With a new year fast approaching, taking a good look at your current mystery shopping program is important, especially if you’ve had the same program for some time. Here are some ideas for sprucing up your program in 2016:

 

    • Is it time to raise the bar? Hopefully you’ve been watching your company’s performance over time and seen some improvement. If so, that’s great! If you’re finding that your performance scores are consistently coming in exceptionally high, it might be time to raise the bar, especially if your program is in its second or third year. When programs start, especially when a formal mystery shopping program has not been in place before, the program touches on the most basic customer service expectations to ensure that service levels are consistent. Over time, changes take place based on the mystery shopping reports, and things improve. Now it may be time to take it to the next level – incorporate some of the “higher level” performance behaviors. For example, incorporate scenarios to ensure that staff are providing correct information to customers. Pinpointing common customer questions or concerns can give companies “scenarios” for mystery shoppers to use while conducting shops.

 

    • Don’t focus solely on brick and mortar: onsite shops are vital, but don’t forget about your website or even telephone interactions – those are equally important in the customer journey and should not be overlooked. If you’re not using mystery shopping for these touch points, 2016 is a good time to start.

 

    • Social media mystery shops: social media customer service has become commonplace; because of the speed with which social media travels, ensuring that staff respond in a timely and accurate manner is important. This is an emerging tool for companies, and utilizing mystery shopping to ensure service levels are strong can be useful.

 

    • Look to additional services to supplement your mystery shopping program: mystery shopping touches on the objective aspects of service. If you’re not using the more subjective tools, such as customer feedback or social media monitoring, you may be missing a piece of the puzzle. Another emerging tool is Quality Call Monitoring. This service allows for evaluation of actual customer service calls.

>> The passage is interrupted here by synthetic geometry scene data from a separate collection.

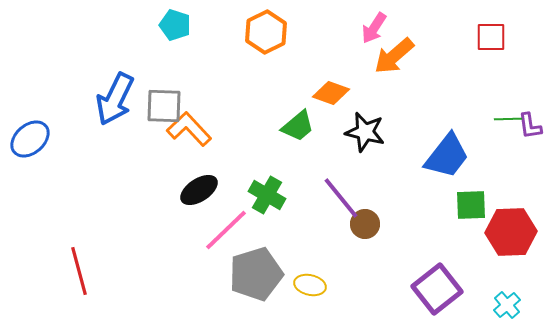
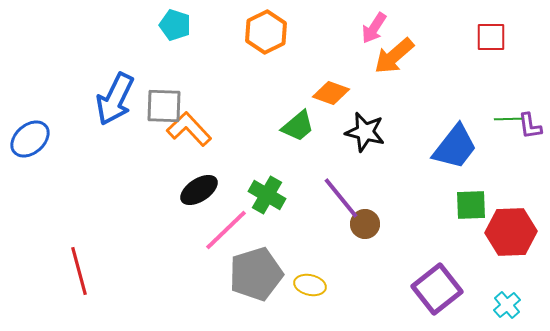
blue trapezoid: moved 8 px right, 9 px up
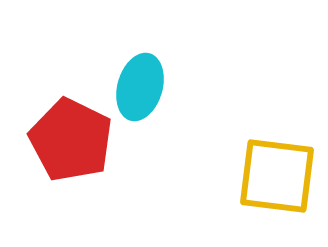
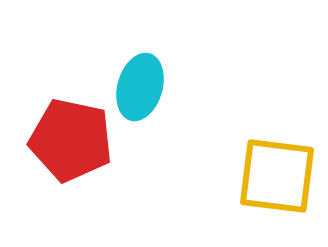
red pentagon: rotated 14 degrees counterclockwise
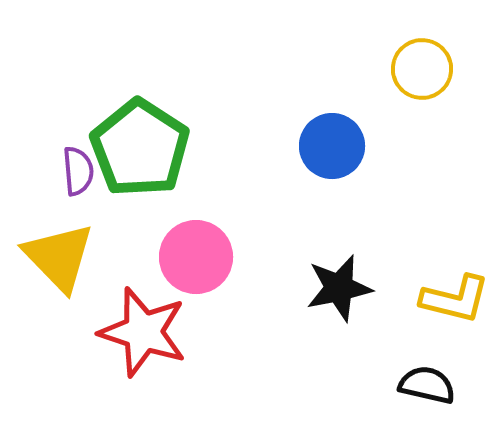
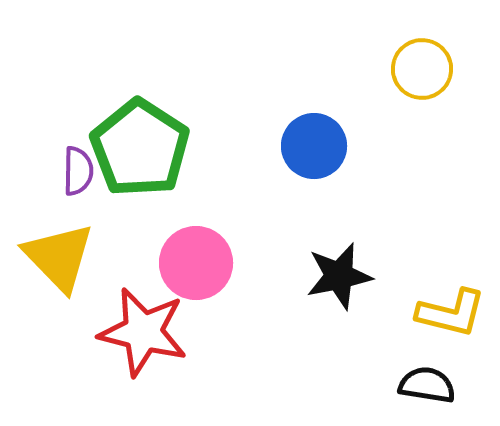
blue circle: moved 18 px left
purple semicircle: rotated 6 degrees clockwise
pink circle: moved 6 px down
black star: moved 12 px up
yellow L-shape: moved 4 px left, 14 px down
red star: rotated 4 degrees counterclockwise
black semicircle: rotated 4 degrees counterclockwise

The calls are evaluated using a report similar to a mystery shopping program and can be extremely useful in evaluating “real life” situations.

 

Customer service expectations have grown significantly in the last two years; ensuring that you have the tools in place to monitor, measure, and evaluate your company’s performance is vital. With a new year on its way, it’s a great time to re-evaluate and enhance your company’s customer experience measurement programs.